At this meeting, farmers discussed the lawsuits that people have brought forth against 26 pork operations in the state due to noises and odors.
The Murphy Brown case is the third case the court has heard within the last three months, the release said.
“Enough is enough,” Howard Hill, an Iowa pork producer and past NPPC president, said in the release. “It’s time for our elected leaders to step up and stop this madness.”
The lawsuits could severely harm the industry.

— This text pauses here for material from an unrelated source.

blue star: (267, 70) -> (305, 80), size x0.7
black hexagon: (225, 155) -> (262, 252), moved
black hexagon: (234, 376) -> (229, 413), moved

“Some people … who brought these nuisance suits seem determined to destroy the hog industry in the state,” Jim Heimerl, president of the NPPC, said in the release. “If they succeed, they’ll put more than 46,000 people out of work and cost the state – the nation’s second-largest pork producer – millions of dollars in economic activity.”
And the effects could spread across the country.
“If the trial lawyers in the N.C. lawsuits are successful, they’ll likely go to other hog-producing states,” Dave Warner, communications director for the NPPC, told Farms.com today. “If this madness isn’t stopped, hog farmers, their employees and, ultimately, consumers will lose. No doubt, other sectors of the livestock industry could also face such lawsuits.”